Stored entries

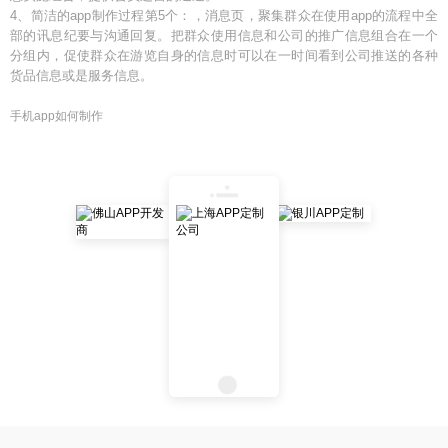
4、简洁的app制作过程第5个：，消息页，聚集群众在使用app的流程中全
部的讯息纪要与沟通回复。把群众使用信息和公司的推广信息组合在一个
分组内，促使群众在游览自身的信息时可以在一时间看到公司推送的各种
货品信息或是服务信息。
手机app如何制作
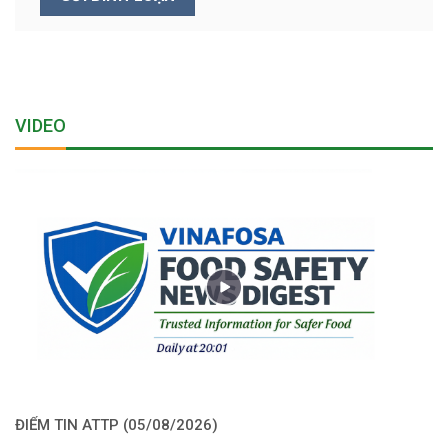
VIDEO
ĐIỂM TIN ATTP (05/08/2026)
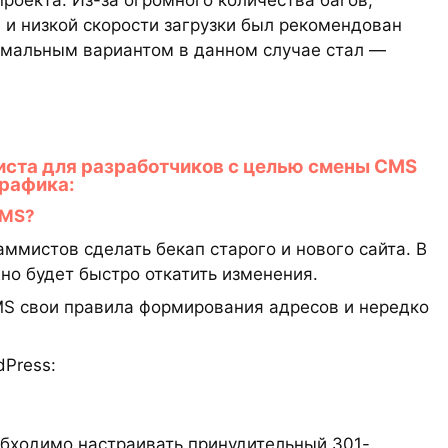
оекта: Из-за огромного количества багов,
и низкой скорости загрузки был рекомендован
имальным вариантом в данном случае стал —
ста для разработчиков с целью смены CMS
трафика:
CMS?
ммистов сделать бекап старого и нового сайта. В
о будет быстро откатить изменения.
S свои правила формирования адресов и нередко
Press:
еобходимо настраивать принудительный 301-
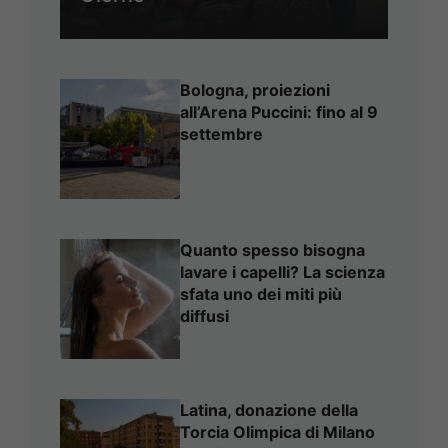
Bologna, proiezioni
all’Arena Puccini: fino al 9
settembre
Quanto spesso bisogna
lavare i capelli? La scienza
sfata uno dei miti più
diffusi
Latina, donazione della
Torcia Olimpica di Milano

▸ To do
What is needed is every entry written out word for word, with no pictures.

▸ Final answer
4、简洁的app制作过程第5个：，消息页，聚集群众在使用app的流程中全
部的讯息纪要与沟通回复。把群众使用信息和公司的推广信息组合在一个
分组内，促使群众在游览自身的信息时可以在一时间看到公司推送的各种
货品信息或是服务信息。
手机app如何制作
VIDEO
ĐIỂM TIN ATTP (05/08/2026)
оекта: Из-за огромного количества багов,
и низкой скорости загрузки был рекомендован
имальным вариантом в данном случае стал —
ста для разработчиков с целью смены CMS
трафика:
CMS?
ммистов сделать бекап старого и нового сайта. В
о будет быстро откатить изменения.
S свои правила формирования адресов и нередко
Press:
еобходимо настраивать принудительный 301-
Bologna, proiezioni
all’Arena Puccini: fino al 9
settembre
Quanto spesso bisogna
lavare i capelli? La scienza
sfata uno dei miti più
diffusi
Latina, donazione della
Torcia Olimpica di Milano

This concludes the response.